Als er hinter sich das Klappern von Tellern hörte, trat er wieder ins Zimmer. Emma, das Stubenmädchen, räumte die Tafel ab. Sie war nicht mehr jung, aber recht drall, mit stets roten Wangen, die immer wie verfroren aussahen und noch röter wurden, wenn man sie daraufhin ansah. Ihr strohgelbes Haar war nicht gerade die passende Umrahmung dazu, aber da sie es glatt gescheitelt hinter den Ohren trug, bekam sie dadurch etwas Würdevolles, das ihr viel Aehnlichkeit mit einem alten Kinde gab. Schon seit vier Jahren im Hause, hatte sie Rudi vom Knaben zum Jüngling heranwachsen sehen und viel von seinen Unarten zu ertragen gehabt, die sie aber stets durch ihre mecklenburgische Derbheit erwiderte.
Er begann mit ihr zu schäkern, indem er sie in Arm und Wange kniff.
»Lassen Sie ab von mir, das machen Sie man wo anders! Jawoll doch!« sagte sie unwirsch und drohte, sämtliche Teller fallen zu lassen. Seitdem sie einen herrschaftlichen Diener in der Nachbarschaft kennen gelernt hatte, waren bestimmte Grundsätze in ihr aufgestiegen, die sie nun rücksichtslos zu erkennen geben wollte.
Die Tür zum Nebenzimmer war auf. »Rudi, was soll denn das!« schallte Frau Roderichs Stimme herein.

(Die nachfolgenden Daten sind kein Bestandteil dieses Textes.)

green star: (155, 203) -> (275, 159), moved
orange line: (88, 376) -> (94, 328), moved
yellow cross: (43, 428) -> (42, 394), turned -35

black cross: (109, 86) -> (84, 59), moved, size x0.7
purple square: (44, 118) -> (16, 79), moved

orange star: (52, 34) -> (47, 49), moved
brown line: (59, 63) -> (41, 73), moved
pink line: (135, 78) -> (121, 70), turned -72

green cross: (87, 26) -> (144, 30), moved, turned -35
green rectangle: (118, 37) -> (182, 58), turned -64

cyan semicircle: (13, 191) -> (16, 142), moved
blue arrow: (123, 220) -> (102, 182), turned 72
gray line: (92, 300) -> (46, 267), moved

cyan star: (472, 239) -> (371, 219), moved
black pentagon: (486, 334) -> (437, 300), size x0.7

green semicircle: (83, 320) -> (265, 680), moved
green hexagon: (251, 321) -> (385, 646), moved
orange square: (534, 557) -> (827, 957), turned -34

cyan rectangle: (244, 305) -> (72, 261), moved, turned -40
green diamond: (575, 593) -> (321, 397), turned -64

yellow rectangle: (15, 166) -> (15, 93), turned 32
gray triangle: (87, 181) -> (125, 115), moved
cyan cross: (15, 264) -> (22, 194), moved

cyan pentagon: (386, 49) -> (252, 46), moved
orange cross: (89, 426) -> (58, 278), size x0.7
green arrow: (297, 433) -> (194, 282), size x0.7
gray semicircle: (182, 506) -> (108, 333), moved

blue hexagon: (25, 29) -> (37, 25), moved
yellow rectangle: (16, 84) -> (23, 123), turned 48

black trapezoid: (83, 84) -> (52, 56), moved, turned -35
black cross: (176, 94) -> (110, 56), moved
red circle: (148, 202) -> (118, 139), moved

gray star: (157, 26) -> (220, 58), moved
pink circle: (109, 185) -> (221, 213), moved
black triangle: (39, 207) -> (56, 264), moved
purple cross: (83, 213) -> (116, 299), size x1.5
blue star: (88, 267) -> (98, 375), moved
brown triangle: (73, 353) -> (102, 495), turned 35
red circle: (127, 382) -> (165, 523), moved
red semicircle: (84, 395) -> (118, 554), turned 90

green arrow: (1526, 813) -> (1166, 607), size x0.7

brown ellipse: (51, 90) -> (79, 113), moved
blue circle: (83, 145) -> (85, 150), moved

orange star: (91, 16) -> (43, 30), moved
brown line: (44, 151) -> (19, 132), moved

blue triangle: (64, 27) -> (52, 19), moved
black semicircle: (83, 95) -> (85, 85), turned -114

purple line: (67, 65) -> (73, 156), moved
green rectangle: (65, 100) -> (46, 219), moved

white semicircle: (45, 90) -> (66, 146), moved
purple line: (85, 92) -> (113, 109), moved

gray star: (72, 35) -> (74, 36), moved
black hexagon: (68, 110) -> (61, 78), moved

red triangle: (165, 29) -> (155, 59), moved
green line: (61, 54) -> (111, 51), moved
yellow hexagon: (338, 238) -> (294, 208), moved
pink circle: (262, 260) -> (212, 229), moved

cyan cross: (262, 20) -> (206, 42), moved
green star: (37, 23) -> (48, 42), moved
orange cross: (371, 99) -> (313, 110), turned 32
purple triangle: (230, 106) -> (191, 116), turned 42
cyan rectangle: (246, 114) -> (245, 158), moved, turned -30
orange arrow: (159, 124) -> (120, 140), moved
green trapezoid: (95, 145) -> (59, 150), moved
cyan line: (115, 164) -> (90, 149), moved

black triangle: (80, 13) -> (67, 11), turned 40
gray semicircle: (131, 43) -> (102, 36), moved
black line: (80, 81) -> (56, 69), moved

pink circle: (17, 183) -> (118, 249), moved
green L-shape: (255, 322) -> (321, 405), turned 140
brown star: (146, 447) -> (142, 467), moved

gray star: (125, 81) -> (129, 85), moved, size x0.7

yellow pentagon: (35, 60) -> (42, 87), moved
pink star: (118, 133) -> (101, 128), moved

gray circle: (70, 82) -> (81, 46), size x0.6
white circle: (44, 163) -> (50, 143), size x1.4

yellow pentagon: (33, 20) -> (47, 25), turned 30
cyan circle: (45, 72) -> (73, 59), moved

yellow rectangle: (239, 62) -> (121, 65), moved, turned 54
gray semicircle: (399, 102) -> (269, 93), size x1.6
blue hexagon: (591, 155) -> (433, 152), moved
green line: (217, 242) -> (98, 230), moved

»Der junge Här macht ja man bloß Spaß, Gnäd'ge,« rief Emma zurück. Und sie lachte auf, ohne eigentlich zu wissen, warum, und trug ihre schwere Last davon.
»Na, fliehen tut sie doch eigentlich auch vor mir,« dachte Rudi trotzdem befriedigt. »Nummer fünf!«
VII.
Da die Bank um fünf Uhr schloß, so kam der Bankdirektor erst um ein halb sechs Uhr nach Hause und tafelte dann allein, und zwar nicht oben im Familienzimmer, sondern unten im Gesellschaftsspeisesaal, wo er fast eine Stunde lang sechs Gänge zu sich nahm. Im ersten Stock »aß« man zu Tisch, im Parterre »dinierte« man, was sich bereits so sehr als Sprachgebrauch eingebürgert hatte, daß daran nicht zu rütteln war. Oben trug das Mädchen die Kost auf, unten ließ sich der Hausherr von Emil bedienen, der als eine Art Groom ins Haus gekommen war und sich allmählich zum Leiblakai entwickelt hatte, der nebenbei noch allerlei Verrichtungen im Hause tat und bei großer Ausfahrt in Galalivree neben dem Kutscher thronen durfte. Roderich hatte sich so an ihn gewöhnt, vor allem an seine Handreichungen als Kammerdiener, daß er ihn kaum noch zu missen vermochte und ihm sogar den Vorzug einräumte, gelegentlich über einen Witz, den er machte, mitlachen zu dürfen.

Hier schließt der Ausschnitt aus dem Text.